Medical Device Alarms as a State Space Problem
When I began my career it was in the aerospace field and I focused on state space modeling of complex systems. This state space modeling often involved various forms of filtering, including Kalman and Batch Least Squares filters. The systems integration aspect of this modeling involved evaluating the trend or future state with respect to the current state based upon a system model representation of the entity being modeled. From this model, a projection could be made into the future. As was stated by Dr. Blike and others during the conference, medicine is one field where uncertainty plays a large part, it is perhaps naive to think that one could model the human being in ways that many in the aerospace industry do. However, 20+ years ago when I began my studies at the University of Pennsylvania and began my research into prediction and modeling at the University of Pennsylvania Medical Center, that is precisely what I was doing on a smaller scale with a specific class of patients.
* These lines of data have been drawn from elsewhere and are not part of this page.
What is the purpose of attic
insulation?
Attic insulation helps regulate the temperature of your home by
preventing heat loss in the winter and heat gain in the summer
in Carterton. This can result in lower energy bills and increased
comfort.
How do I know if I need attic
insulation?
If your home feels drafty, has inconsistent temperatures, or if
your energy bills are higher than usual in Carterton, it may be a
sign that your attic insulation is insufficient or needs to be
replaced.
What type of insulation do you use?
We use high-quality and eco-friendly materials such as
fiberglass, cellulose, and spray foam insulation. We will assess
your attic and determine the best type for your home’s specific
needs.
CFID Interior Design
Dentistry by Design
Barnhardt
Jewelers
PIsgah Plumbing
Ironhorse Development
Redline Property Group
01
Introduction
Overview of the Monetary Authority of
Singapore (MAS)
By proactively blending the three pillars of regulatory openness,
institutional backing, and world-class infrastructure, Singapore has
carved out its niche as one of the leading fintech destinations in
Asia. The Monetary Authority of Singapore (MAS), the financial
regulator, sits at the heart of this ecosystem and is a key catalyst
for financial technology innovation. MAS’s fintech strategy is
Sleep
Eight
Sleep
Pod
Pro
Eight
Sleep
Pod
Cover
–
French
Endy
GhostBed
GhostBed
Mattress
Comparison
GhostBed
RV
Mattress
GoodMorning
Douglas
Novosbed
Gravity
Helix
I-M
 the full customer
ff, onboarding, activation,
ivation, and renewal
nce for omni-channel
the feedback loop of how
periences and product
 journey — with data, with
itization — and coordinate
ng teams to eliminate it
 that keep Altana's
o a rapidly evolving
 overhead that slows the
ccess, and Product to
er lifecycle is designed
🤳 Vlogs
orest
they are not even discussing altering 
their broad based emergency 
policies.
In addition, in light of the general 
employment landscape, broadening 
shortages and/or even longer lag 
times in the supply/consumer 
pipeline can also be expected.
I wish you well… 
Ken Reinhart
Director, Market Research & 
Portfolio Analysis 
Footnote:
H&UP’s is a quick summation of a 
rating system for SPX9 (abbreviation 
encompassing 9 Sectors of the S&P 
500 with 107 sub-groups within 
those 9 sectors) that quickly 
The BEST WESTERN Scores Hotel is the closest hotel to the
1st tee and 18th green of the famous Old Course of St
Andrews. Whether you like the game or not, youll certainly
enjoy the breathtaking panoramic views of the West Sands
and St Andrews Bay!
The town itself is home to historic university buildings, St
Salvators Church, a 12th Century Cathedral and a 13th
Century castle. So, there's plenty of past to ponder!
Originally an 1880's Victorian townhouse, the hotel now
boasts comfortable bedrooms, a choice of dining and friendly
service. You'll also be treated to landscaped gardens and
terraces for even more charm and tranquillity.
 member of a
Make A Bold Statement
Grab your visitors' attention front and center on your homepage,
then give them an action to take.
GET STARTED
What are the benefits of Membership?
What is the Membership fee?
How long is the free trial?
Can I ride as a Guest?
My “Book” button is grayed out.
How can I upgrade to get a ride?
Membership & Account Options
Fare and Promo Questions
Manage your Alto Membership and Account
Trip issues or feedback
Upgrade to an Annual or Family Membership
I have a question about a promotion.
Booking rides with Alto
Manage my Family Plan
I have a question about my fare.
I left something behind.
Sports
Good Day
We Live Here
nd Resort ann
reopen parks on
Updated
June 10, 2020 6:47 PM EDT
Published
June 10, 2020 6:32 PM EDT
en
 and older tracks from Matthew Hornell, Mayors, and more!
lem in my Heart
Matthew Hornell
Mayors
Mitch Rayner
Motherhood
The subject of my dissertation was predicting the post-operative respiratory behavior of coronary artery bypass grafting patients, a unique class of patient in surgical intensive care units. Many of the concepts brought up during the Medical Device Alarms Summit resonated with me from the early days of my dissertation. One in particular was the idea of taking multi-source, multi-variate data and massaging into an assessment of outcome. As I did when I conducted my research, multi-source data from laboratory, patient record (history, demographics, etc.) were incorporated into the overall assessment of outcome. I know that as I followed patients from surgery through endotracheal extubation afterwards that I found many interesting relationships once all the data were laid out before me: relationships between re-warming time and patient’s anesthetic dosing; relationships time to begin breathing and time to extubate. The approach took into account the fact that there were uncertainties in the modeling. The objective was to establish a gross, coarse model of behavior by looking at the patient as a “black box.” Higher fidelity warranted more accurate modeling. However, approaching the patient as a system and taking into account all information is one approach I believe is the key to effective medical device alarms management.